Saved data entries:

::::::::

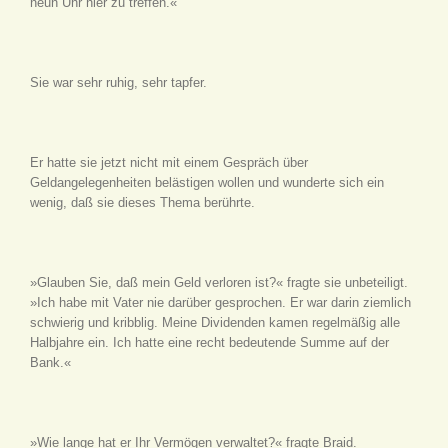
neun Uhr hier zu treffen.«
Sie war sehr ruhig, sehr tapfer.
Er hatte sie jetzt nicht mit einem Gespräch über
Geldangelegenheiten belästigen wollen und wunderte sich ein
wenig, daß sie dieses Thema berührte.
»Glauben Sie, daß mein Geld verloren ist?« fragte sie unbeteiligt.
»Ich habe mit Vater nie darüber gesprochen. Er war darin ziemlich
schwierig und kribblig. Meine Dividenden kamen regelmäßig alle
Halbjahre ein. Ich hatte eine recht bedeutende Summe auf der
Bank.«
»Wie lange hat er Ihr Vermögen verwaltet?« fragte Braid.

::::::::

__Directions__. Within the entries above, some lines may contain "hatte". Report how many, and nothing else.

__Solved problem__. 2